「文学は、人間の創造的活動の原点」~長沼光彦先生にインタビュー!

日本アジア言語文化学3年の安田、村井です。「新任教員インタビュー」として、日本近現代文学を専門にする長沼光彦先生にお話を伺いました。

長沼先生の研究室は沢山の本があり、「本を読むのが好き」ということが伺えました。私たちが普段何気なく触れている文学は人間の原点であるということが印象的であり、今後の小説や詩の読み方が変わるような興味深い話を聞くことができました。

  • 日時:2019 年 7 月 3 日(水)
  • インタビュアー:安田(日本アジア言語文化学3年)、村井(日本アジア言語文化学 2年)
  • インタビュイー:長沼光彦(日本アジア言語文化学プログラム教授)

研究内容について

学生:まず、先生の研究内容についてお伺いしたいのですが、先生はどのような研究をされていますか。

長沼先生(以下長沼):日本の近代・現代の文学を研究しています。

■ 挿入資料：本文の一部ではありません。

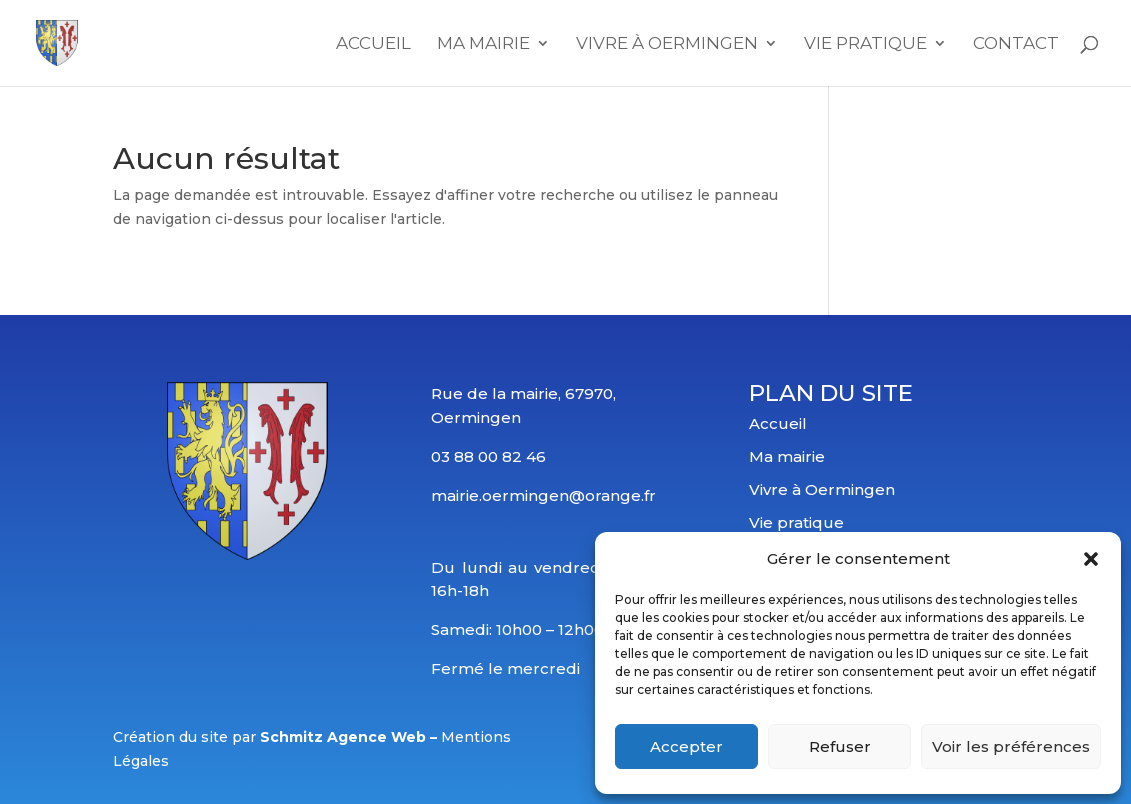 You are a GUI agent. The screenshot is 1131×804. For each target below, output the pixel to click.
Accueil (373, 44)
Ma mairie (483, 44)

例えば、皆さんが知っている作家で夏目漱石や谷崎潤一郎がいますね。その小説とか、萩原朔太郎や中原中也の詩の研究をしています。

学生:なぜそのような研究をしようと思ったのですか。

長沼:子供のころから本を読むのが好きで、小説とか詩とか創作物に興味があり、その出来上がる過程を知りたいと思ったからです。今はことばによって表現されたものが読者にどのような影響を与えるかとか、その文学を生み出した同時代の特徴などを考えていくのが今の研究になっています。子供のころの気持ちをきっかけにしています。

学生:具体的にどのような方法で研究をされていますか。

長沼:まずは文章表現の特徴を掴みます。小説だとなんとなく読める気がすると思いますが、詩は難しく感じるかもしれません。それは、小説の方は、物語を読み取る決まりをみんなが 知っていて、自分で実践できているからです。一方、詩は読み方、味わい方というのがよく わからないので、読めないと思ってしまうのです。

研究方法の一つは、そういう読み方のヒ ントとなる作者や詩人の発想や工夫の仕方を、作者や詩人の残したことばから考えていくものです。また、もう一つは、時代ごとに作品には特徴があり、その特徴の共通点と、特徴 を生み出した文化的背景を調べるものです。

今期の授業について

学生:先生が担当している授業はどのような内容ですか。

長沼:前期は「日本文学概説C」という授業を開講しています。そこでは、坂口安吾の「文 学のふるさと」というテキストを取り上げて、昭和の初め頃の文学に対する考え方について、皆さんに紹介しています。後期は「日本近代文学論 B」という講義をします。そちらでは夏 目漱石の「三四郎」を読んで、先ほど紹介した、作品を生み出したその時代の特徴を紹介し ます。

高校生やその学問分野を目指す人に向けて

学生:ありがとうございます。では、最後に高校生やその学問分野を目指す人にメッセージをお願いします。

長沼:文学は「ことば」で書かれています。「ことば」は人間の文化の一番基礎的な要素です。人間は「ことば」を獲得してはじめて、物事や出来事について考えることができるようになりました。その「ことば」を用いて表現された文学は、人間の創造的活動の原点であり、人間の多様で豊かな発想が反映されています。ですから、人間の一番基本的なことを勉強したいのならば、文学研究を志しても良いのではないかと思います。

学生:ありがとうございました。以上でインタビューは終わりです。ご協力ありがとうございました。